» **WHAT IS EXPECTED**
Write every line below out again exactly, images omitted.

» **Extracted page text data**
++++++++++++++++++++

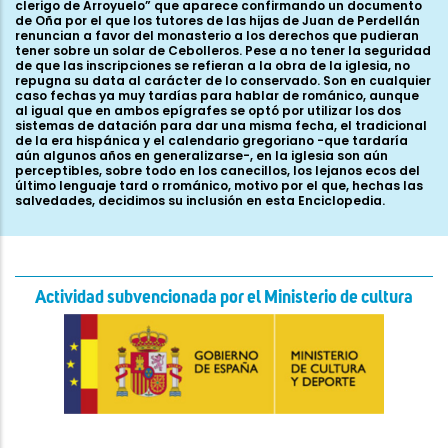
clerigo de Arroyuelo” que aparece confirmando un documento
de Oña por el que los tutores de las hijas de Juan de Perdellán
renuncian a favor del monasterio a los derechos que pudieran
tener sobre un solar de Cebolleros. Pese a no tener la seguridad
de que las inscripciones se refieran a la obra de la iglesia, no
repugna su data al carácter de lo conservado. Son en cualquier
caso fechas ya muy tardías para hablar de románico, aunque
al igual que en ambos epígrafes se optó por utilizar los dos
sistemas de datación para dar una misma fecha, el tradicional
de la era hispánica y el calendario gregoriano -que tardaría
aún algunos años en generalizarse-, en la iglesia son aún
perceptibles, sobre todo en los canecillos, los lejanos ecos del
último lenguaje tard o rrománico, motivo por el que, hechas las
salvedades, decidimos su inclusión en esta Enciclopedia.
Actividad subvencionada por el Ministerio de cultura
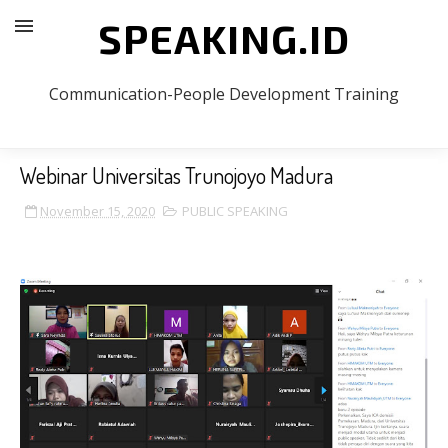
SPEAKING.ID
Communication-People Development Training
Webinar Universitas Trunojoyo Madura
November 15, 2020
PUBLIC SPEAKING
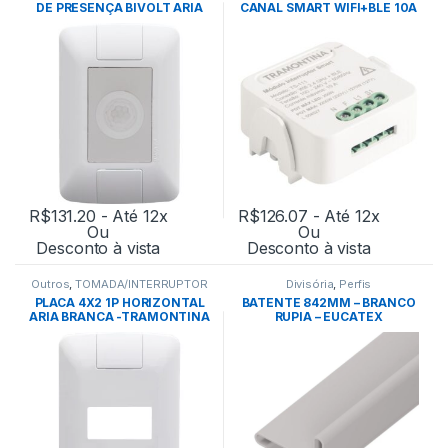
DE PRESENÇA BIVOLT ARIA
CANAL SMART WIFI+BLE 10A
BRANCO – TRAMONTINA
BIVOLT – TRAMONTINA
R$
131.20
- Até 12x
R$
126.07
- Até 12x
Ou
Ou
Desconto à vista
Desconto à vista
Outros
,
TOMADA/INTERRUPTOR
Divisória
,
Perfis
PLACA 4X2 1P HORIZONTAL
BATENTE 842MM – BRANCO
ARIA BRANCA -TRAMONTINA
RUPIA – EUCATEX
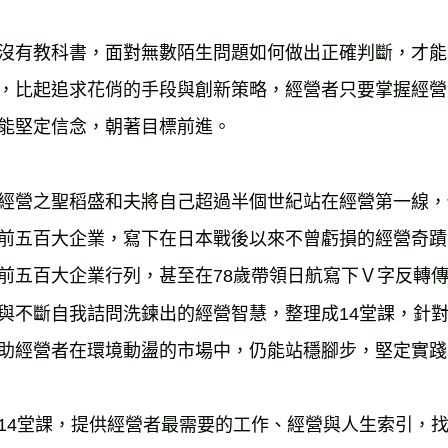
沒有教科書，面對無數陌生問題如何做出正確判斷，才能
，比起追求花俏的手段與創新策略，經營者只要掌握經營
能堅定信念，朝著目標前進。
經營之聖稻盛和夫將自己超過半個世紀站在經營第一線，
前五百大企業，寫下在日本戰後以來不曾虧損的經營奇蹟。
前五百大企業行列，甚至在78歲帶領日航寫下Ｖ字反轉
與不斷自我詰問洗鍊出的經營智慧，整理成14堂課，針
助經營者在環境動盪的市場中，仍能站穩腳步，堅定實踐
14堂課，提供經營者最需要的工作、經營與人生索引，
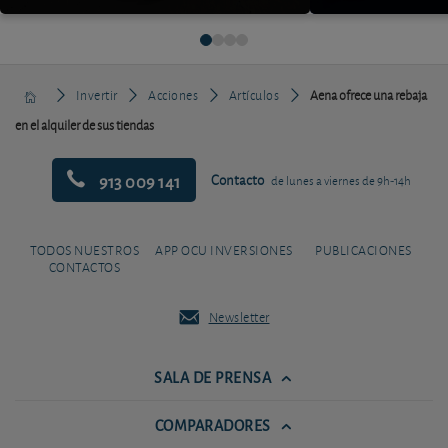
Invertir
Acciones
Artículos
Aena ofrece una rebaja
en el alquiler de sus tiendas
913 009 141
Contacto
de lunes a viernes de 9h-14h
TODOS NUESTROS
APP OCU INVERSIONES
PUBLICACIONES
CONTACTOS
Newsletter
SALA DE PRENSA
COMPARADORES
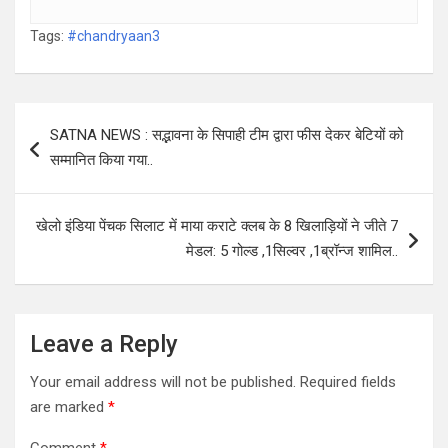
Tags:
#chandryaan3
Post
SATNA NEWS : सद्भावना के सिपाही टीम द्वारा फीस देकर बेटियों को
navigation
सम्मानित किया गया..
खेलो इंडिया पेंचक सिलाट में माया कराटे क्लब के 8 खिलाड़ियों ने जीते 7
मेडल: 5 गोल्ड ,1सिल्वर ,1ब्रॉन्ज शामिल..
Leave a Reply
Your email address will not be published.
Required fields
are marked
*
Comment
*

++++++++++++++++++++

» **YOUR SOLUTION**
clerigo de Arroyuelo” que aparece confirmando un documento
de Oña por el que los tutores de las hijas de Juan de Perdellán
renuncian a favor del monasterio a los derechos que pudieran
tener sobre un solar de Cebolleros. Pese a no tener la seguridad
de que las inscripciones se refieran a la obra de la iglesia, no
repugna su data al carácter de lo conservado. Son en cualquier
caso fechas ya muy tardías para hablar de románico, aunque
al igual que en ambos epígrafes se optó por utilizar los dos
sistemas de datación para dar una misma fecha, el tradicional
de la era hispánica y el calendario gregoriano -que tardaría
aún algunos años en generalizarse-, en la iglesia son aún
perceptibles, sobre todo en los canecillos, los lejanos ecos del
último lenguaje tard o rrománico, motivo por el que, hechas las
salvedades, decidimos su inclusión en esta Enciclopedia.
Actividad subvencionada por el Ministerio de cultura
SPEAKING.ID
Communication-People Development Training
Webinar Universitas Trunojoyo Madura
November 15, 2020
PUBLIC SPEAKING
DE PRESENÇA BIVOLT ARIA
CANAL SMART WIFI+BLE 10A
BRANCO – TRAMONTINA
BIVOLT – TRAMONTINA
R$
131.20
- Até 12x
R$
126.07
- Até 12x
Ou
Ou
Desconto à vista
Desconto à vista
Outros
,
TOMADA/INTERRUPTOR
Divisória
,
Perfis
PLACA 4X2 1P HORIZONTAL
BATENTE 842MM – BRANCO
ARIA BRANCA -TRAMONTINA
RUPIA – EUCATEX
沒有教科書，面對無數陌生問題如何做出正確判斷，才能
，比起追求花俏的手段與創新策略，經營者只要掌握經營
能堅定信念，朝著目標前進。
經營之聖稻盛和夫將自己超過半個世紀站在經營第一線，
前五百大企業，寫下在日本戰後以來不曾虧損的經營奇蹟。
前五百大企業行列，甚至在78歲帶領日航寫下Ｖ字反轉
與不斷自我詰問洗鍊出的經營智慧，整理成14堂課，針
助經營者在環境動盪的市場中，仍能站穩腳步，堅定實踐
14堂課，提供經營者最需要的工作、經營與人生索引，
Invertir
Acciones
Artículos
Aena ofrece una rebaja
en el alquiler de sus tiendas
913 009 141
Contacto
de lunes a viernes de 9h-14h
TODOS NUESTROS
APP OCU INVERSIONES
PUBLICACIONES
CONTACTOS
Newsletter
SALA DE PRENSA
COMPARADORES
Tags:
#chandryaan3
Post
SATNA NEWS : सद्भावना के सिपाही टीम द्वारा फीस देकर बेटियों को
navigation
सम्मानित किया गया..
खेलो इंडिया पेंचक सिलाट में माया कराटे क्लब के 8 खिलाड़ियों ने जीते 7
मेडल: 5 गोल्ड ,1सिल्वर ,1ब्रॉन्ज शामिल..
Leave a Reply
Your email address will not be published.
Required fields
are marked
*
Comment
*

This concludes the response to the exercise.